From: Neil Brown <neilb@suse.de>
To: Shaohua Li <shli@fb.com>, linux-raid@vger.kernel.org
Cc: Kernel-team@fb.com, songliubraving@fb.com, hch@infradead.org,
dan.j.williams@intel.com
Subject: Re: [PATCH 2/9] raid5-cache: add trim support for log
Date: Mon, 12 Oct 2015 17:00:14 +1100 [thread overview]
Message-ID: <877fms1v9t.fsf@notabene.neil.brown.name> (raw)
In-Reply-To: <effe8247d5013e4951fd7efa06cc45efe66a94c4.1444360850.git.shli@fb.com>
[-- Attachment #1: Type: text/plain, Size: 5087 bytes --]

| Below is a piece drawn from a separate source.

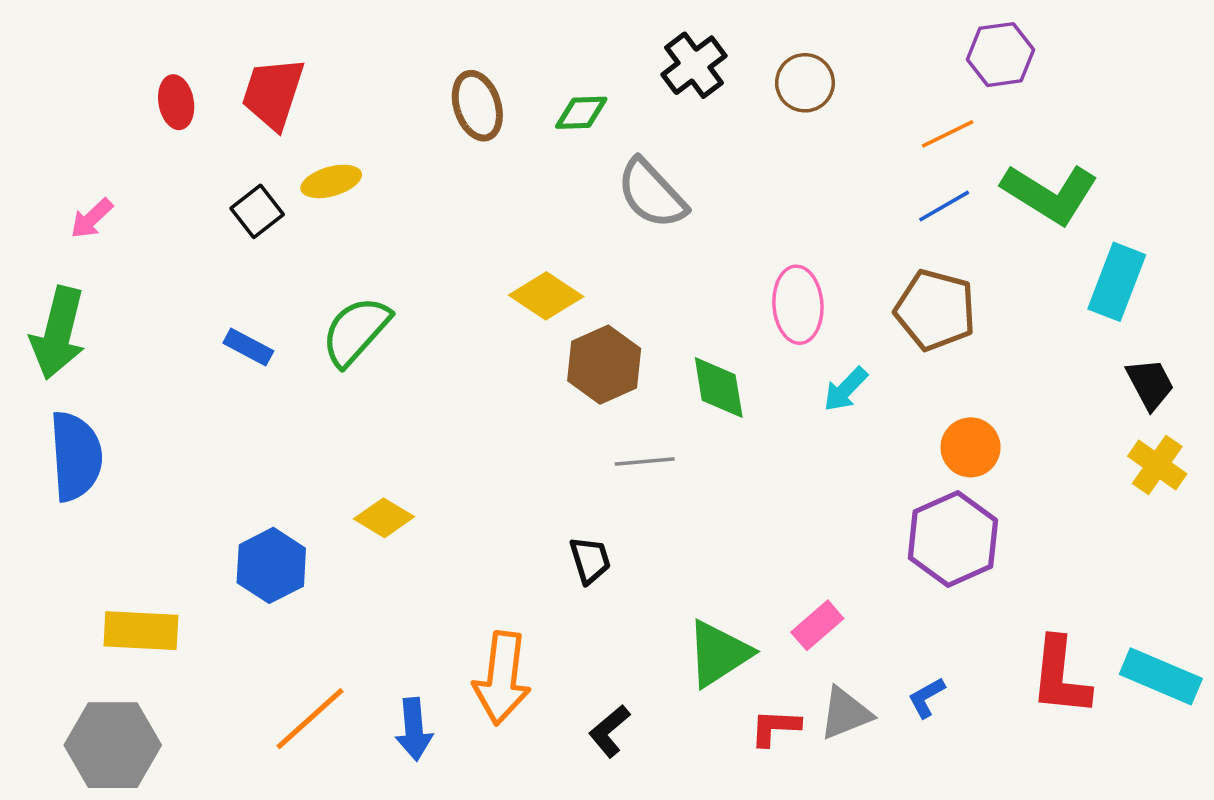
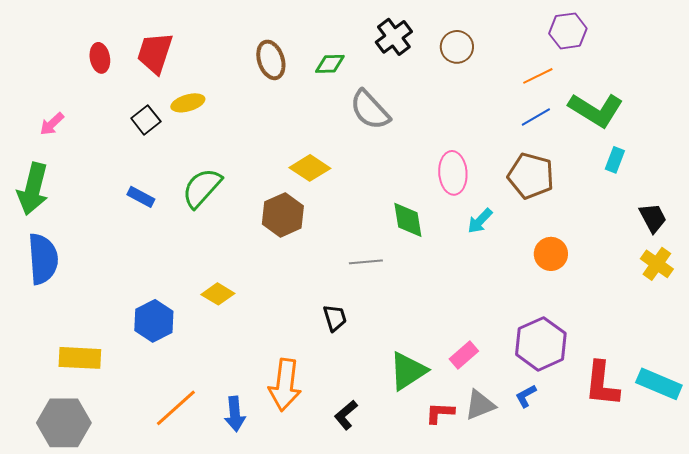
cyan rectangle: (1117, 282) -> (615, 160), moved, size x0.6
brown hexagon: (604, 365) -> (283, 215), moved
purple hexagon: (953, 539) -> (541, 344), moved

Shaohua Li <shli@fb.com> writes:
> Since superblock is updated infrequently, we do a simple trim of log
> disk (a synchronous trim)
>
> Signed-off-by: Shaohua Li <shli@fb.com>
> ---
> drivers/md/raid5-cache.c | 63 +++++++++++++++++++++++++++++++++++++++++++++++-
> 1 file changed, 62 insertions(+), 1 deletion(-)
>
> diff --git a/drivers/md/raid5-cache.c b/drivers/md/raid5-cache.c
> index caeec10..5dbe084 100644
> --- a/drivers/md/raid5-cache.c
> +++ b/drivers/md/raid5-cache.c
> @@ -85,6 +85,7 @@ struct r5l_log {
> spinlock_t no_space_stripes_lock;
>
> bool need_cache_flush;
> + bool in_teardown;
> };
>
> /*
> @@ -644,6 +645,60 @@ void r5l_flush_stripe_to_raid(struct r5l_log *log)
> }
>
> static void r5l_write_super(struct r5l_log *log, sector_t cp);
> +static void r5l_write_super_and_discard_space(struct r5l_log *log,
> + sector_t end)
> +{
> + struct block_device *bdev = log->rdev->bdev;
> + struct mddev *mddev;
> +
> + r5l_write_super(log, end);
> +
> + if (!blk_queue_discard(bdev_get_queue(bdev)))
> + return;
> +
> + mddev = log->rdev->mddev;
> + /*
> + * This is to avoid a deadlock. r5l_quiesce holds reconfig_mutex and
> + * wait for this thread to finish. This thread waits for
> + * MD_CHANGE_PENDING clear, which is supposed to be done in
> + * md_check_recovery(). md_check_recovery() tries to get
> + * reconfig_mutex. Since r5l_quiesce already holds the mutex,
> + * md_check_recovery() fails, so the PENDING never get cleared. The
> + * in_teardown check workaround this issue.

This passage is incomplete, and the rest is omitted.